Equity futures are roughly flat this morning, the dollar is higher, gold is higher, and bonds are flat.

The only economic report today is wholesale trade which is released at 10 Eastern.

Yesterday chain store sales came in weak and Consumer Credit came in much lower than expectations for May with a very large revision lower for April. Here’s Econoday:
Consumer credit contracted a sharp $9.1 billion in May with April revised to show an even more severe $14.9 billion contraction. The April revision is very surprising given the initial reading of a $1.0 billion gain!

Revolving credit contracted $7.4 billion in May and contracted $8.3 billion in April. Non-revolving credit shows a $1.8 billion contraction in May on top of a $6.5 billion contraction in April. Neither category is likely to show much improvement in June given indications from today's soft store sales report and last week's soft unit vehicle sales.

Consumer credit had been leveling earlier this year but now appears to be on a double dip. This report could set stocks in reverse during the last hour of trading.

Everyone keeps talking about that “double dip,” but where is it? Take a look at that chart, there was no rebound in Consumer Credit. Nice revision by the way.

Interestingly in Canada their latest jobs report showed that 93,000 jobs were created last month, five times more than was expected. This is bringing about speculation that Canada may have to raise rates. That would set up an interesting dynamic that would likely strengthen the Canadian dollar. It’s also an enigma as Canada is sitting on a housing bubble that appears to just now be beginning to burst (Vancouver’s home sales just plummeted 30%), but their federal government is in a much better position debt wise than most of the other western countries. If they can refrain from bailing out the banks and mortgages, they will fare far better.

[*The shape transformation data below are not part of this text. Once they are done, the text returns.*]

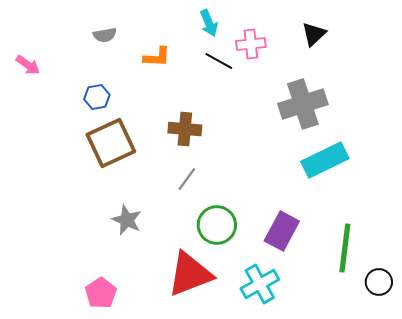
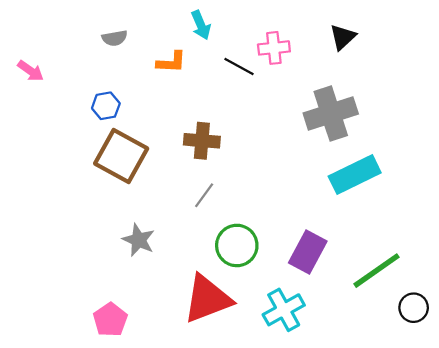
cyan arrow: (209, 23) -> (201, 25), moved
brown square: (111, 143) -> (121, 156), turned -36
green line: (345, 248) -> (376, 271), turned 48

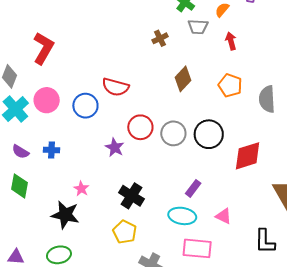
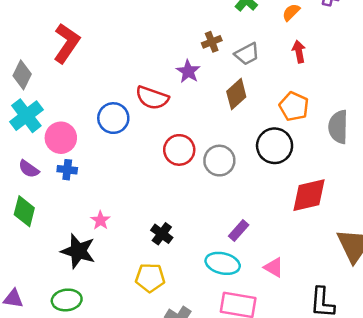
gray trapezoid: (198, 27) -> (247, 54), moved, turned -35
pink circle: (47, 100) -> (61, 138), moved
black circle: (209, 134) -> (275, 146), moved
purple star: (115, 147) -> (188, 71), moved
black cross: (131, 196) -> (162, 234), size x0.7
yellow pentagon: (125, 232) -> (150, 278), turned -30

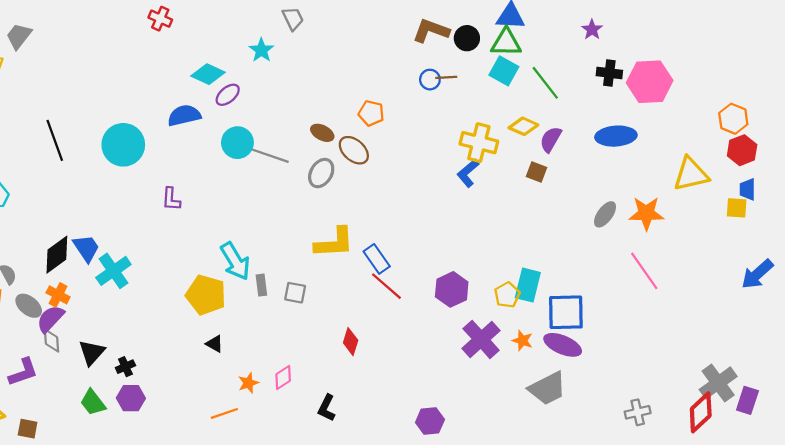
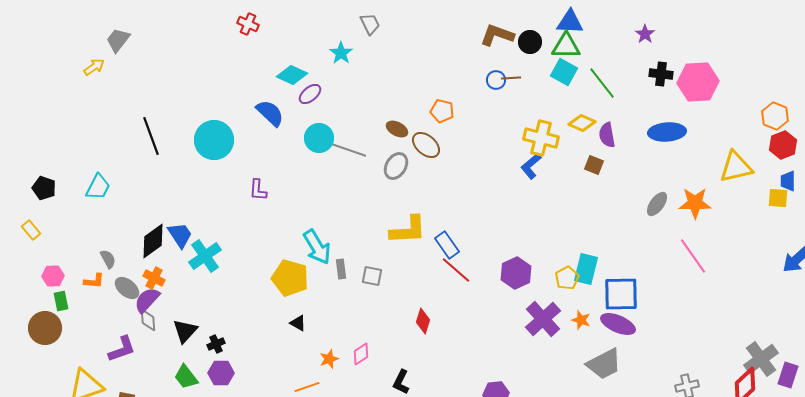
blue semicircle: (184, 115) -> (270, 113), turned 56
purple semicircle: (551, 139) -> (607, 135), turned -40

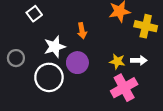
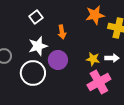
white square: (34, 14) -> (36, 17), moved

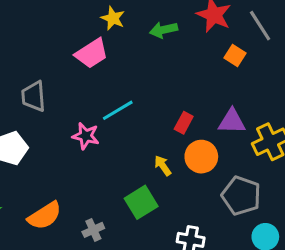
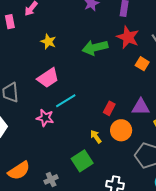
yellow star: (113, 18) -> (48, 42), moved
green arrow: (164, 30) -> (95, 48), size x1.4
pink trapezoid: (92, 53) -> (48, 78), moved

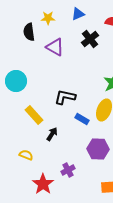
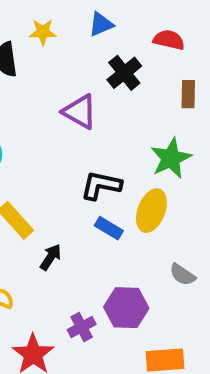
purple triangle: (55, 47) -> (80, 112), moved
black L-shape: (65, 97) -> (101, 185), moved
purple hexagon: (98, 149) -> (126, 308), moved

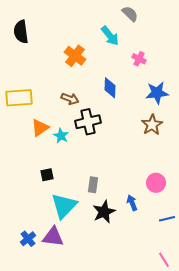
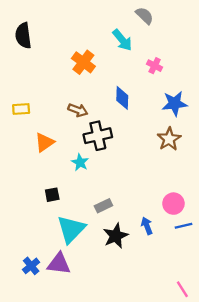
yellow rectangle: (19, 98) -> (21, 109), size x0.6
cyan star: (61, 136) -> (80, 162), moved
gray rectangle: (93, 185) -> (103, 206), turned 56
blue line: (167, 219) -> (183, 226), moved

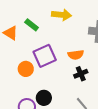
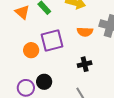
orange semicircle: (76, 55) -> (85, 32), moved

Yesterday’s move higher seems to confirm Wednesday’s 90% romp, that continues to give the Bulls confidence. But the wave count seems to suggest that yesterday’s sideways move during the day was a wave 4 movement with the late day rally being all or part of wave 5. If that’s the case, then it’s likely that wave 3 of 3 will begin early next week and we should see this wave 2 movement wrap up soon as we have now retraced roughly 50% of the prior wave. It is possible that we retrace up to the 61.8% mark, and it’s also possible that this wave is just wave a of and a,b,c for wave 2. We won’t know for sure until we break below the bottom wedge boundary you can see on this 20 minute chart of the SPX below:

Also note that the gaps have not filled entirely yet, so there may be a little bit more to go on the upside before the next pullback begins. Gaps are like a vacuum, and nature works diligently to fill voids – think of them like low pressure areas, and like all things in nature that flow, prices also seek the path of least resistance flowing from high pressure to low.

As I looked around the charts last night I noticed that there were many hammers around. The one on the XLF is very prominent and prices this morning are having difficulty getting over it. If prices fail to close over that hammer today, it may be a valid reversal indicator. Below is a 3 month daily chart of the XLF:

Thank you to everyone who kept the daily thread going yesterday, I appreciate it!